The lost little boy look was back. “Can’t you come in?”
It felt good to be wanted, even if it was by a werewolf delirious with pain. “Probably not a good idea,” I answered, hoping my voice didn’t crack.
“Okay,” he said, “but can I see you again?”
Brown eyes swallowed me.
“Take care of yourself, Lucas Benelli.” I brushed another kiss on his forehead as the nurses wheeled him away. His fingers slipped from mine as he disappeared behind the enormous double glass doors of the hospital. It took every ounce of strength I had to climb into the waiting chopper.
He’s gone. Suck it up, buttercup, and move on.
“To the base, ma’am?”
“Yeah.”
He thought I was an angel?
Every instinct in my body said I should go in the hospital and make sure Lucas was all right. He was injured. He was vulnerable.
He needs me.
I banged my fist against the chopper door. An unknown witch among supernaturals would cause nothing but trouble and Simon would wring my neck if I got all of Italy in a tizzy.
I was under orders not to engage. Going in the hospital would be further engagement. Damn.
As the chopper lifted, I slipped on my headset. Simon would be furious and I needed to get a hold on myself before we landed at Camp Ederle. He would blast me for disobeying orders and doing something plain damn stupid like riding to the hospital without any backup. He would be right, of course. Simon was always right.
I settled into the back seat and rubbed my hand. Lucas had held on so tightly he’d left bruises. Holding werewolves’ hands as they were transported for medical treatment wasn’t new, but with Lucas, there was something that ate at me. The sadness and fear in his eyes made my chest hurt.
I should not have left him.
An invisible rope tugged me to go through the double doors of the hospital. I could wait with him for a little while. Hold his hand while the doctors checked his injuries.
Too bad I didn’t have an invisibility spell. Wonder if they’d have noticed an owl?
With muscles bunched, I was ready to leap from the chopper when a wave of power swept across the helipad. An Alpha werewolf, probably the Italian Alpha, was in the building. Anger–no, make that rage–coursed through the air. One very pissed-off Alpha was on the premises and a lone witch was not what he needed to see.
Chapter 2
Lucas
The sharp smell of antiseptic assaulted my nose and bright light needled my eyes. My mouth tasted like cotton and what the hell was wrong with my leg? Had a train hit me?

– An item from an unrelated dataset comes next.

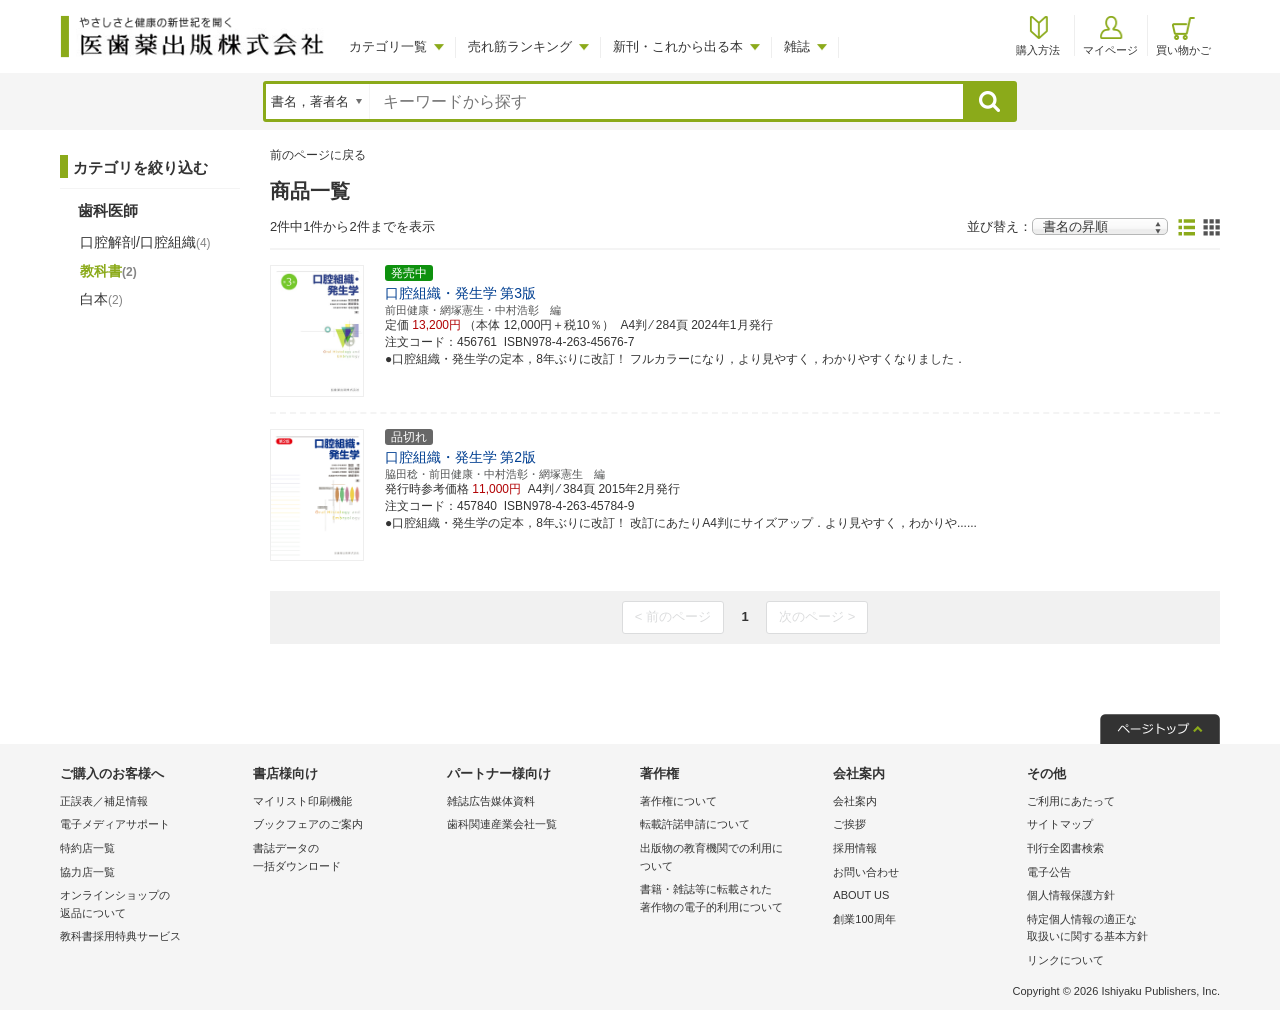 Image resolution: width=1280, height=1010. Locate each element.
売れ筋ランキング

“Lucas? Can you hear me?” The worried words of my father rattled in my head. Why didn’t painkillers work on wolves?
“Turn the lights down, Josef. They’re blinding him,” my mother chimed in her feathery soft voice. “Lucas, you’re in the hospital. Your father and I are here.”
The fuzzy figures of my parents standing over me came into focus.
“Tell us what happened.”
“Oh, Josef, please let the boy wake up before you interrogate him,” my mother snapped. Only she could get away with talking to the Alpha of the Italian Pack in such a manner.

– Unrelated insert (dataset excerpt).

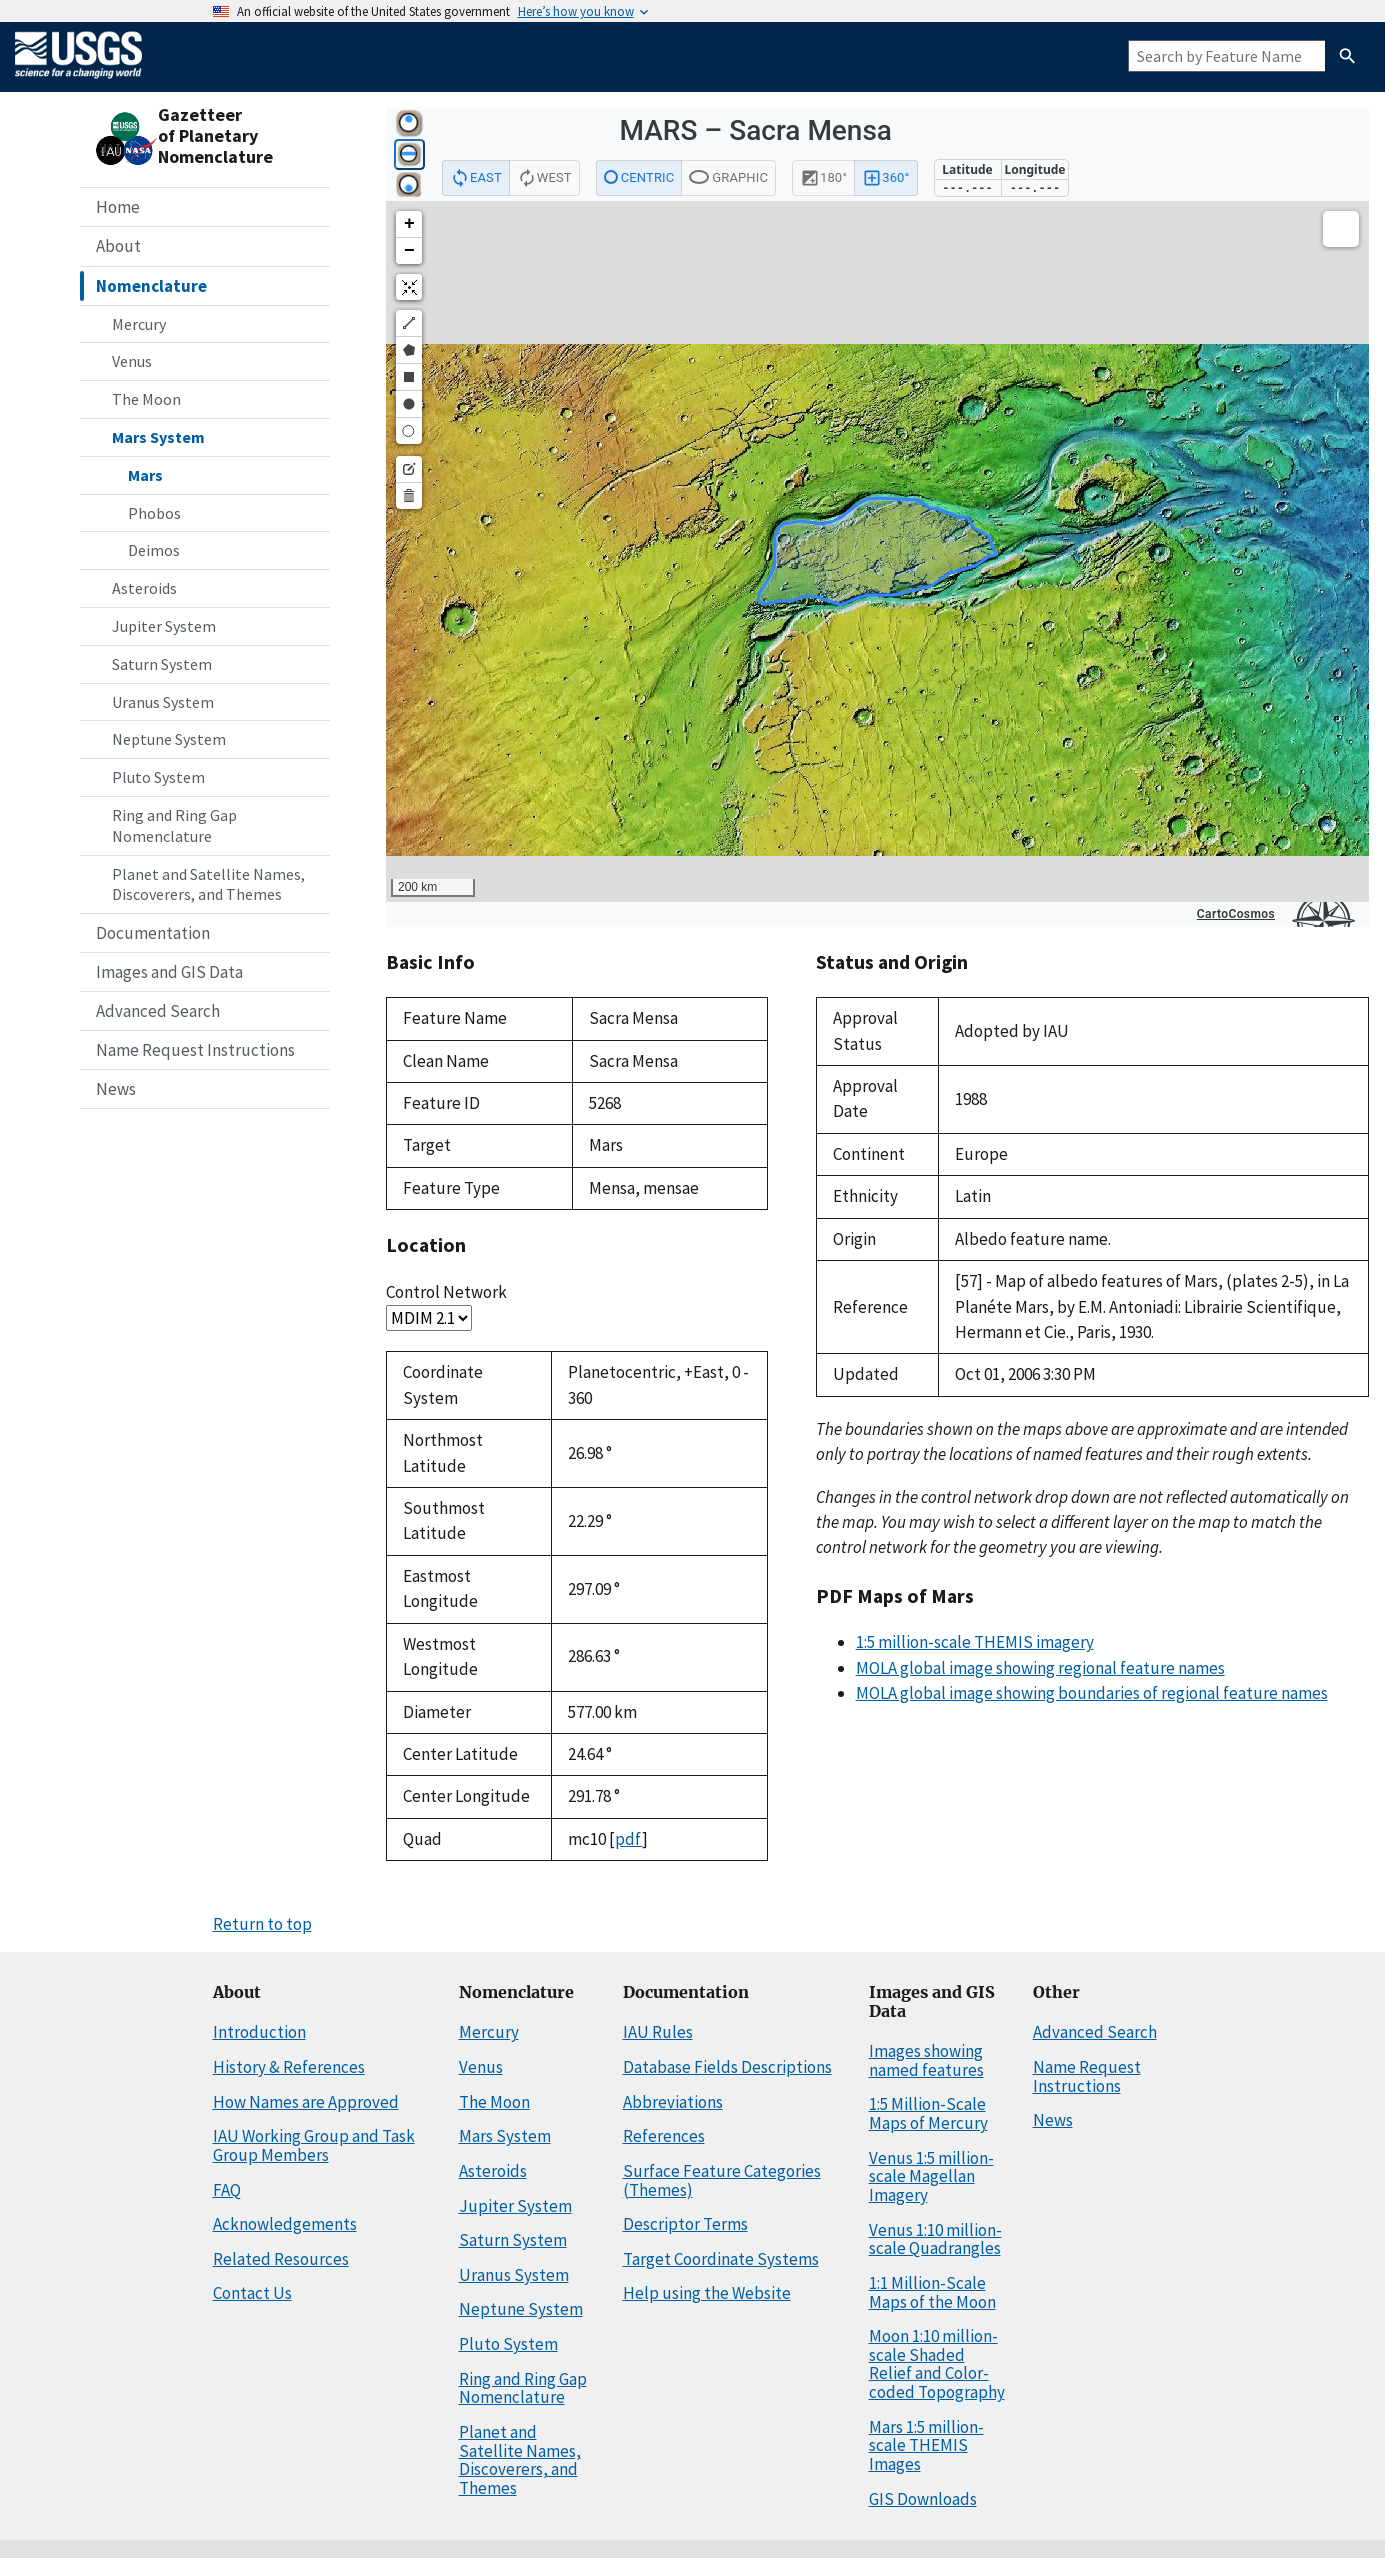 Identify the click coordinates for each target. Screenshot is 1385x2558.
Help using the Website (707, 2293)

“Gemma, I am only trying to determine what course of action I should take.”
“Hey, Mom.”
My mother leaned down and smiled. “Oh, honey, we were so worried.”

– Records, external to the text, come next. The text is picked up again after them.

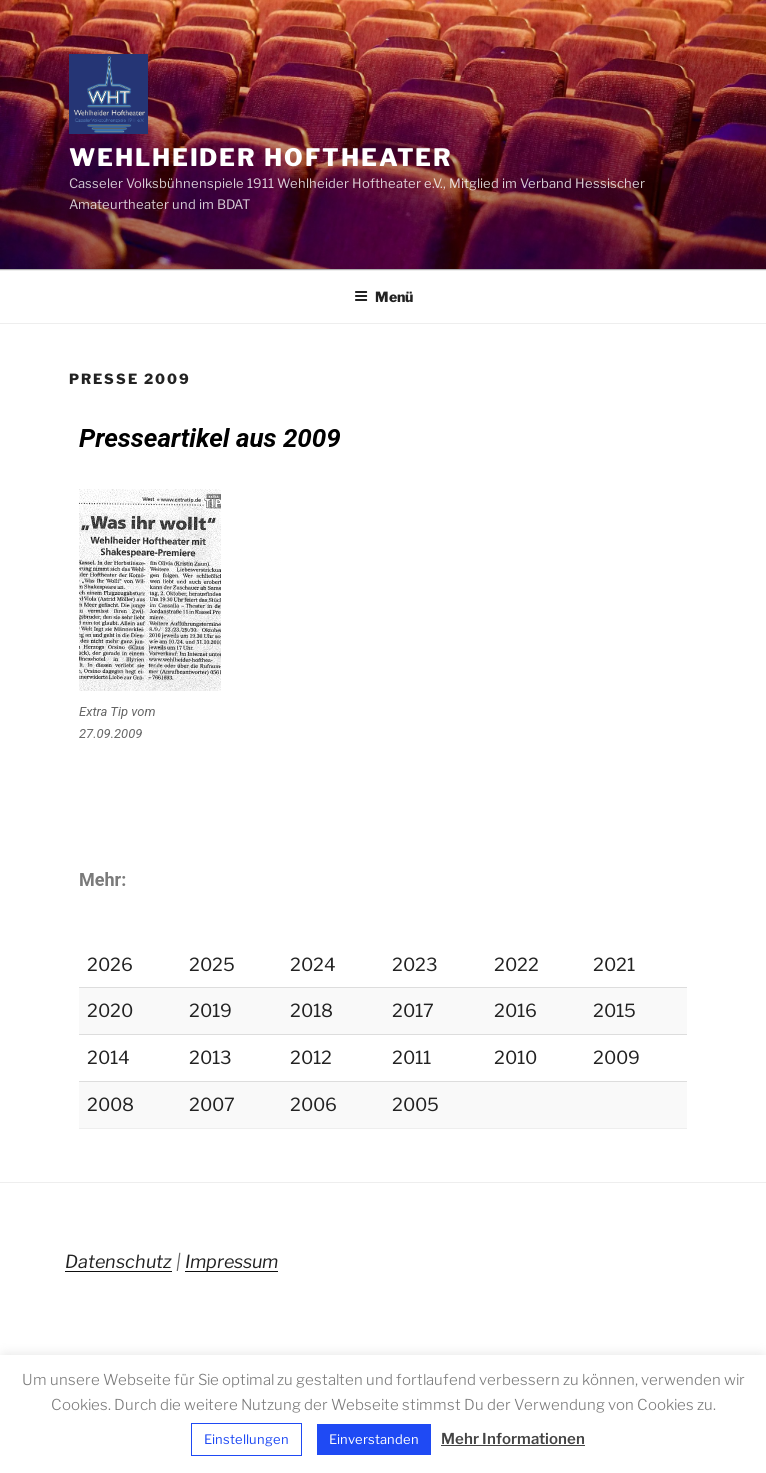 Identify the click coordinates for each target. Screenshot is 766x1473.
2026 (110, 964)
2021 (614, 964)
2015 (614, 1010)
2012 (311, 1057)
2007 (212, 1104)
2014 (108, 1057)
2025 (212, 964)
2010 (515, 1057)
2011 (411, 1057)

“What happened?” my father demanded as he moved to the foot of my bed.
“I crashed my bike.”
Josef Benelli slammed his hands on the bed railing. “Why were you on the mountain road?”
And here we go.
“I’d been to see Tristyn.”
Not what he wanted to hear.
My father snorted and rubbed his temples. “Why were you not with your mate?”
I tried to sit up but stopped abruptly as sharp pain slashed across my side. “Tessa is not my mate.”
“You are to be joined at the next full moon,” Mom said as she perched on the chair beside my bed. “The Alpha has declared as such.”
I lolled my head in the pillow. “I can’t have a conversation with Tessa without it ending in a fight. How could I possibly take her as my wife?” I meant the question rhetorically but my father answered.
“You do not need to talk to her. You need to bed her and produce offspring for the life of the pack.”
Now I knew why he and Mom fought all the time. My father wasn’t exactly up on modern thinking.
“Is that why you went to see Tristyn, because you’re worried about your impending mating?” My mother’s brows knitted, her gaze darting from me to my father.